[Data for this exercise — start]

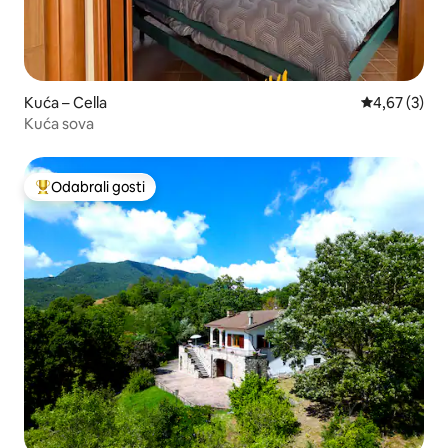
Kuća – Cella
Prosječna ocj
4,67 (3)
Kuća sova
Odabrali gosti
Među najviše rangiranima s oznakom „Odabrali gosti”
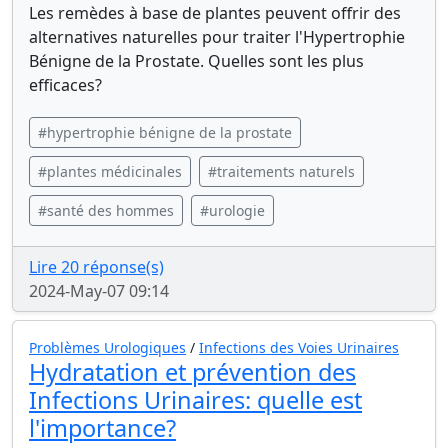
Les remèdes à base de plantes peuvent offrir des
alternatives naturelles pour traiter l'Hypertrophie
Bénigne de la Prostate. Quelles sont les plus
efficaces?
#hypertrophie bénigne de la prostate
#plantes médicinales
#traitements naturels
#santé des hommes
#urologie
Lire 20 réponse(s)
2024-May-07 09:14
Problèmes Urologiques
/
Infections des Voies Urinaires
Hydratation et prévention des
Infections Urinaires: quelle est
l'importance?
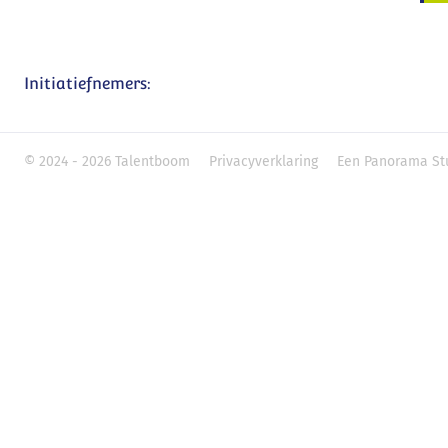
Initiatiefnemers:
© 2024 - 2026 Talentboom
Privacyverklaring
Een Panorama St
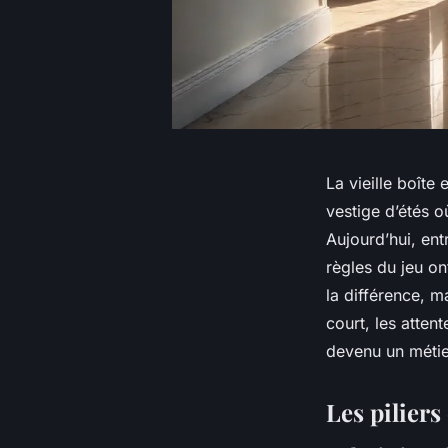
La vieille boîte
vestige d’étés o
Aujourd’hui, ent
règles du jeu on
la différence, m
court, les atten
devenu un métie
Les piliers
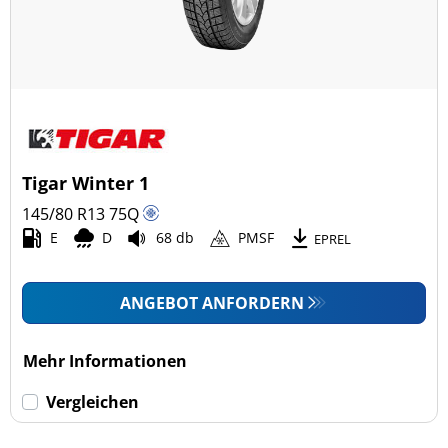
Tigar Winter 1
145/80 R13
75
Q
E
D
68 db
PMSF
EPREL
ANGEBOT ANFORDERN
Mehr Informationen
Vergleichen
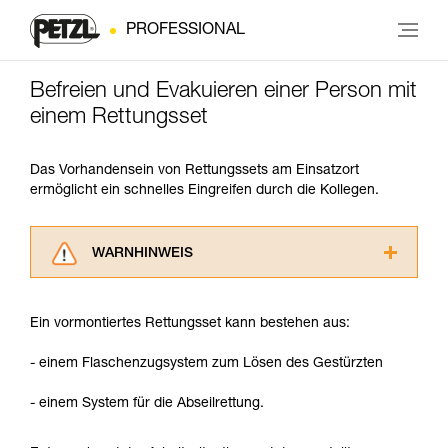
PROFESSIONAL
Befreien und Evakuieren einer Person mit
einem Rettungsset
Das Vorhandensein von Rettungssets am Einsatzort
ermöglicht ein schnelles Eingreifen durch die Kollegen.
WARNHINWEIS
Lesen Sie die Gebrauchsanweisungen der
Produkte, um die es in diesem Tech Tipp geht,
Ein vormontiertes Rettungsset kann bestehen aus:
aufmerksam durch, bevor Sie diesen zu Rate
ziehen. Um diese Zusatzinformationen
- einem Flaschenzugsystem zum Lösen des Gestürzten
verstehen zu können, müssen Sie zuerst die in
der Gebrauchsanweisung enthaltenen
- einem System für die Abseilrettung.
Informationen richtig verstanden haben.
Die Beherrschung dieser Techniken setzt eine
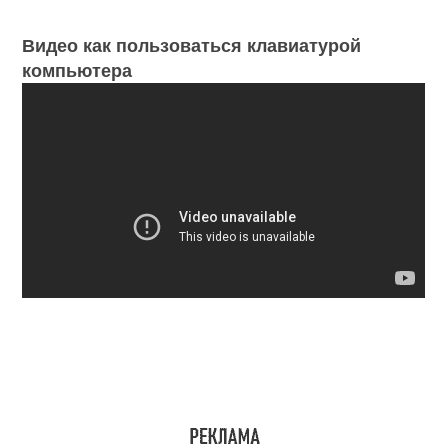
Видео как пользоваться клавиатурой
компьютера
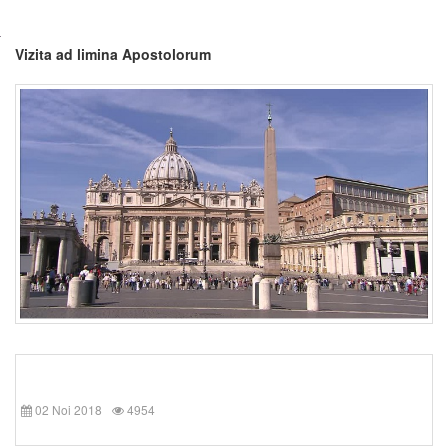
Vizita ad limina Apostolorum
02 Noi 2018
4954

[Data for this exercise — finish]

> Problem to work on
Repeat all of the data above word for word, minus the pictures.

> Response for this exercise
Kuća – Cella
Prosječna ocj
4,67 (3)
Kuća sova
Odabrali gosti
Među najviše rangiranima s oznakom „Odabrali gosti”
Les remèdes à base de plantes peuvent offrir des
alternatives naturelles pour traiter l'Hypertrophie
Bénigne de la Prostate. Quelles sont les plus
efficaces?
#hypertrophie bénigne de la prostate
#plantes médicinales
#traitements naturels
#santé des hommes
#urologie
Lire 20 réponse(s)
2024-May-07 09:14
Problèmes Urologiques
/
Infections des Voies Urinaires
Hydratation et prévention des
Infections Urinaires: quelle est
l'importance?
Initiatiefnemers:
© 2024 - 2026 Talentboom
Privacyverklaring
Een Panorama St
La vieille boîte
vestige d’étés o
Aujourd’hui, ent
règles du jeu on
la différence, m
court, les atten
devenu un métie
Les piliers
Tigar Winter 1
145/80 R13
75
Q
E
D
68 db
PMSF
EPREL
ANGEBOT ANFORDERN
Mehr Informationen
Vergleichen
PROFESSIONAL
Befreien und Evakuieren einer Person mit
einem Rettungsset
Das Vorhandensein von Rettungssets am Einsatzort
ermöglicht ein schnelles Eingreifen durch die Kollegen.
WARNHINWEIS
Lesen Sie die Gebrauchsanweisungen der
Produkte, um die es in diesem Tech Tipp geht,
Ein vormontiertes Rettungsset kann bestehen aus:
aufmerksam durch, bevor Sie diesen zu Rate
ziehen. Um diese Zusatzinformationen
- einem Flaschenzugsystem zum Lösen des Gestürzten
verstehen zu können, müssen Sie zuerst die in
der Gebrauchsanweisung enthaltenen
- einem System für die Abseilrettung.
Informationen richtig verstanden haben.
Die Beherrschung dieser Techniken setzt eine
Видео как пользоваться клавиатурой
компьютера
Vizita ad limina Apostolorum
02 Noi 2018
4954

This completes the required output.